SD: Thinking about diversity wasn’t a part of your role when you joined Splash Damage. However, you’re now officially recognised as ‘Diversity and Inclusion Advisor.’ Has that been one of the biggest signs of buy-in? Has it allowed you to do more?
C: Having a job like ‘Diversity and Inclusion Advisor’ really legitimises the work, and shows everyone inside the studio and out of it how seriously we take this work. We’ve seen people via our internal survey system talk about how seeing that commitment makes them proud to work here, which is amazing.

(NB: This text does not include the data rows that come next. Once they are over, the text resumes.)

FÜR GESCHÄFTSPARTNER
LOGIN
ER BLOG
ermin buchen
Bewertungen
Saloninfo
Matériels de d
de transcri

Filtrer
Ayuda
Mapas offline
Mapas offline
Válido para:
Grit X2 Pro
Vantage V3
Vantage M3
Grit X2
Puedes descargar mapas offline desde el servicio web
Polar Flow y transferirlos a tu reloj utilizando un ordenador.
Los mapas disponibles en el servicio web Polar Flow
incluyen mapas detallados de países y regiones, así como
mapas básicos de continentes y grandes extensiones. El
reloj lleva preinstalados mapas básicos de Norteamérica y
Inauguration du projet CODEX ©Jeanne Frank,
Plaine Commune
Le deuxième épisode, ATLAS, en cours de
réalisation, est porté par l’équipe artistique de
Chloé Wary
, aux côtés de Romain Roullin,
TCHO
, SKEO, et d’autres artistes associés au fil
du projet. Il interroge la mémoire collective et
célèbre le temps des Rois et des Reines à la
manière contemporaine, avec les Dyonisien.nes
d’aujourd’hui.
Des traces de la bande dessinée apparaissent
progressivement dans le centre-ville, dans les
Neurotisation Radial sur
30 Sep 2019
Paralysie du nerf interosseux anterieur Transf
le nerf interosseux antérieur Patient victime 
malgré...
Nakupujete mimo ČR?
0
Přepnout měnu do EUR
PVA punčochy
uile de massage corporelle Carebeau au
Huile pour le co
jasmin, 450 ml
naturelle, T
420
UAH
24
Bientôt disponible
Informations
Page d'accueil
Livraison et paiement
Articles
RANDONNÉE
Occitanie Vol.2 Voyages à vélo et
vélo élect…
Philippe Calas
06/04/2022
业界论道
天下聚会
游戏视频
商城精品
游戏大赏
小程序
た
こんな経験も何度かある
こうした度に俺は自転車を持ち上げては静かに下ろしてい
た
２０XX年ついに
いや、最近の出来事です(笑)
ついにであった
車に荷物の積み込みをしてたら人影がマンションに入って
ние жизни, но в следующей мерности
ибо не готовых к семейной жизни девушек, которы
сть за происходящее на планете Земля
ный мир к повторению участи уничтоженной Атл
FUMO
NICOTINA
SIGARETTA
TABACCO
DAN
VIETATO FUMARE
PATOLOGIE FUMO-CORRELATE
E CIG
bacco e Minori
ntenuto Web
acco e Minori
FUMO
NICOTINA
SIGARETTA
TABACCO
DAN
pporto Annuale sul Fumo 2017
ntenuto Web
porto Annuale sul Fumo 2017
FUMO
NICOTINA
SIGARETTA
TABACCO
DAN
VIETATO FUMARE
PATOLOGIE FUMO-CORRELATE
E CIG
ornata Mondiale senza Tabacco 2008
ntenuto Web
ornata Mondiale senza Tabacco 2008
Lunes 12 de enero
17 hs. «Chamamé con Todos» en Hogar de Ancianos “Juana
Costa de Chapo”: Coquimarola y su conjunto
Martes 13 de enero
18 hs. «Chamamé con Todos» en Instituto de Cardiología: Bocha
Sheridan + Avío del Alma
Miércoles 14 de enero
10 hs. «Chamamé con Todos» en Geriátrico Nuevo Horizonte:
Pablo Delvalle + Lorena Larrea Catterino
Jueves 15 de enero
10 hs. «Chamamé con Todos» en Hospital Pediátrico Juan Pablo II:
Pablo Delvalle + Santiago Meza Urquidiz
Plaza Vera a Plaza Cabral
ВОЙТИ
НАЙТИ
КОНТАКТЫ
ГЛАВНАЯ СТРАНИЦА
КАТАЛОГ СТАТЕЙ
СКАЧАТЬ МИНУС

One of the biggest changes is now D&I [Diversity and Inclusion] has an official budget. We always found the budget for it, but now it’s an official thing.
SD: Is this a role that’s common in the industry?
C: It’s more common in the US, I think. Big companies, big corporate companies, take D&I very seriously. I’m not sure how common it is here, especially in the games industry, but it would be really cool to see more roles like this pop-up!
SD: You’ve been here just over three years. In that time, what do you think are some of the biggest D&I achievements we’ve made?
C: Oh wow. I think it’s difficult to pinpoint it, since a lot of progress we’ve made has been incremental…
I think the way we’ve celebrated pride in such a big way has been awesome, as has the rise of other D&I focused events (like World Culture Day, International Women’s Day, Global Accessibility Awareness Day, or some events around mental health). Seeing the wider studio engage with these events has been so satisfying.
Seeing people be happy and proud to work at Splash Damage, and directly relating that to our D&I approach is so great. We’ve also spoken before about people who have applied to work here because they’ve seen our efforts around these events.
I’m so excited for some of the plans we have over the next couple of years.